How does IP get our data from one side of the network to the other? In this video, you’ll learn about the fundamentals of IP and how IP addresses and port numbers are used on our modern networks.
The data networks that we’ve created allow us to move massive amounts of information from one side of the globe to the other. But underneath the surface, there’s a very simple process that occurs every single time you want to move data from point A to point B. In the non-networked world, whenever we need to move our things from one place to the other, we use a shipping truck or some type of moving van to be able to move it from one location to another.

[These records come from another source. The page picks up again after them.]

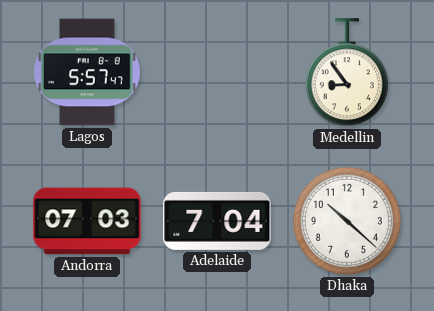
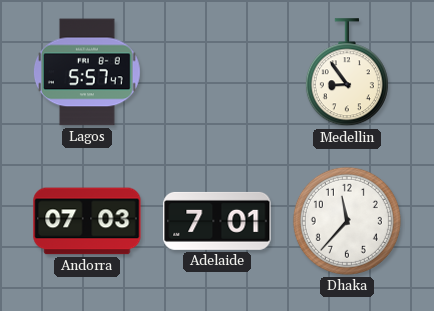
Adelaide: 7:04 -> 7:01
Dhaka: 10:22 -> 11:37
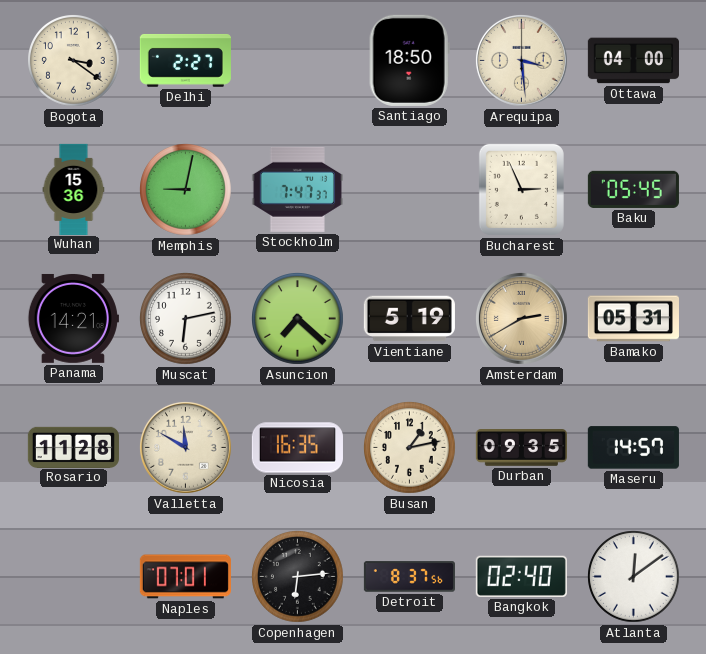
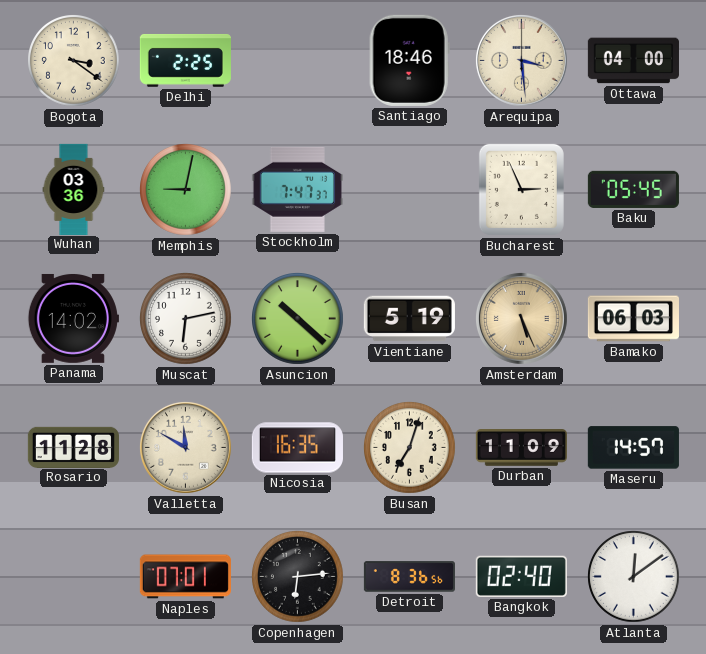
Delhi: 2:27 -> 2:25
Santiago: 18:50 -> 18:46
Wuhan: 15:36 -> 03:36
Panama: 14:21 -> 14:02
Asuncion: 7:22 -> 10:22
Amsterdam: 2:40 -> 5:26
Bamako: 05:31 -> 06:03
Busan: 1:13 -> 7:03
Durban: 09:35 -> 11:09
Detroit: 8:37 -> 8:36
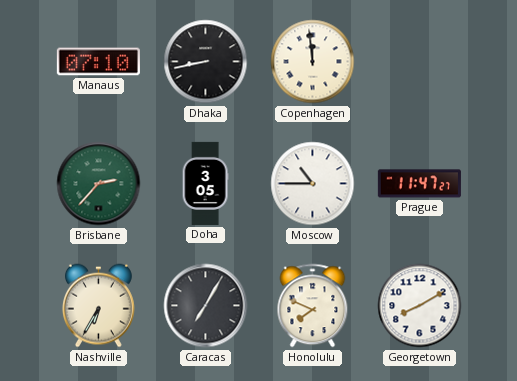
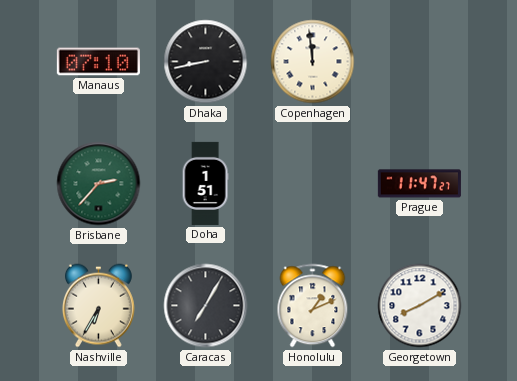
Doha: 3:05 -> 1:51
Moscow: 10:45 -> none
Honolulu: 7:49 -> 1:11
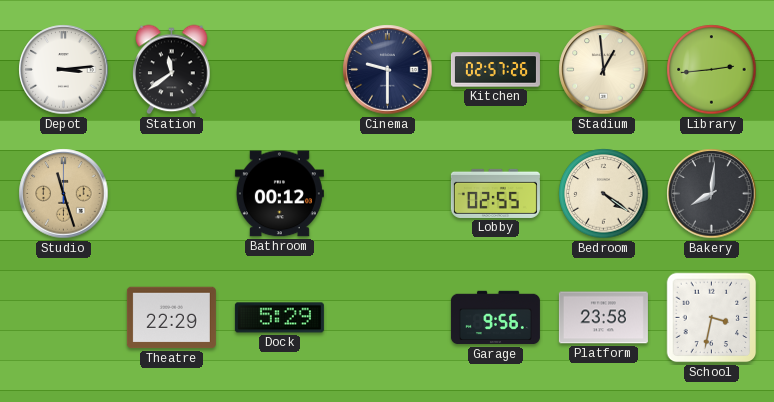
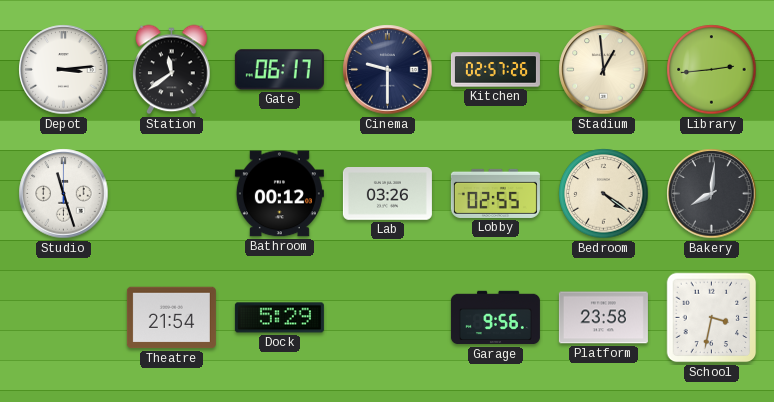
Gate: none -> 06:17
Studio dial: champagne -> white
Lab: none -> 03:26
Theatre: 22:29 -> 21:54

This is exactly the process that we use on a network, except instead of a moving van, we’re going to use IP. Of course, we need to have some type of road for this moving van to ride on, and our roads are effectively our ethernet networks, our cable networks, our DSL networks, and other types of Wide Area and Local Area connections. The truck that we put on these electronic roads is IP, or the “internet protocol.” Inside of the Internet Protocol, we have additional data that we’re putting inside of it. So just like inside of a moving van, we will put a box inside that stores our personal information.
And inside of the box is even more of our personal information. For example, in the kitchen, we might have glasses that we put into one box. We put that one box into our IP moving van, and we send that IP moving van to the other location. This is the process that occurs every time we want to be able to send information from one device to another over the network.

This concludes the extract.